1

My project is on Laravel Framework. My site is based on translation documents and books, etc. The costumer uploads his source file as pdf, at the backend, The words of pdf should be counted by an OCR to determining final price, so the count of words is very important. The main issue is that OCR's have problem with persian characters. How can you help me with this problem?

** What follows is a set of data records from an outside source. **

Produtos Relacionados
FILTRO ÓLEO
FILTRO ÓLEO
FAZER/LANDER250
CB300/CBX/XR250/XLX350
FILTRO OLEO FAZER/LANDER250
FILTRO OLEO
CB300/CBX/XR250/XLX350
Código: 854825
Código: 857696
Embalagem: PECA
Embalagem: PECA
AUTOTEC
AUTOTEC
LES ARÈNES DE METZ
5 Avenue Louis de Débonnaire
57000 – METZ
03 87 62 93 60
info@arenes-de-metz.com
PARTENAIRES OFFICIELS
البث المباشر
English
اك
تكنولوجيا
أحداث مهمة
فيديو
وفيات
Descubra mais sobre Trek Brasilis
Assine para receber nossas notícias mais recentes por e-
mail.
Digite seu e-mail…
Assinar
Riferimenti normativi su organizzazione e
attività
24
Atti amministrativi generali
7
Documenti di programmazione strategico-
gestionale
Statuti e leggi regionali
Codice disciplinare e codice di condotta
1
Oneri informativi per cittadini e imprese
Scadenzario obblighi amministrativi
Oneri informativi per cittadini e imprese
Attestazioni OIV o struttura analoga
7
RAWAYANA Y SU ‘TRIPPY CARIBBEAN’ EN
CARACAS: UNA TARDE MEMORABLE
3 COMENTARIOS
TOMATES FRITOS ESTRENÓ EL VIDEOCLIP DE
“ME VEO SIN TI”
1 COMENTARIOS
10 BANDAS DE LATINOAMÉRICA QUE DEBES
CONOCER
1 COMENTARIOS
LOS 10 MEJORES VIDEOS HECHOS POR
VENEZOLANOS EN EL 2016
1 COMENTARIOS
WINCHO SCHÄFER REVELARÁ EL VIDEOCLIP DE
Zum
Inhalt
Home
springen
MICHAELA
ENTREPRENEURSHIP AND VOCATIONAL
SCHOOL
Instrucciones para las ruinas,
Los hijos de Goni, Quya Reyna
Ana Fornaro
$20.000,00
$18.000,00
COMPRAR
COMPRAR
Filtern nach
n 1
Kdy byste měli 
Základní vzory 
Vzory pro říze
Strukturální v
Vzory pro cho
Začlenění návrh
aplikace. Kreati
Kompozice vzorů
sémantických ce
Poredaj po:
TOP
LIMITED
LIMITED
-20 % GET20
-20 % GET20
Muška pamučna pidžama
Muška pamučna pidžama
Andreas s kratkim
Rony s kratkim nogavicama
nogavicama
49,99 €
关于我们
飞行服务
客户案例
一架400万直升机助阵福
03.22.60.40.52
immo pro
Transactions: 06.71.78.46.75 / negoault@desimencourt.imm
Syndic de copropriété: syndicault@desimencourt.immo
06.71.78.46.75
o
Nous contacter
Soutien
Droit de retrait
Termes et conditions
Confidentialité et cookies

  • Check this out, its not a package specified for laravel, however its a pure PHP - Library which you can import it in your project and use its functions to get the content of a file then calculate the word-count. `https://stackoverflow.com/questions/1004478/read-pdf-files-with-php` `http://www.fpdf.org/?lang=en` – Tohid Dadashnezhad Dec 03 '19 at 11:19
  • Word count in javascript is easy for you – A.A Noman Dec 03 '19 at 11:53

1 Answers1

1

Follow my method and I hope you get the right answer you want:

Add PDFParser to your composer.json file and then composer update:

{
    "require": {
        "smalot/pdfparser": "*"
    }
}

Use below code in your controller to get the count of your words:

$parser = new \Smalot\PdfParser\Parser();
$pdf = $parser->parseFile("../public/1.pdf");

$text = $pdf->getText();
$text = trim( $text );
$text = str_replace( " ", "", $text );

echo str_word_count( $text );

Note: Put your PDF file in public folder for test.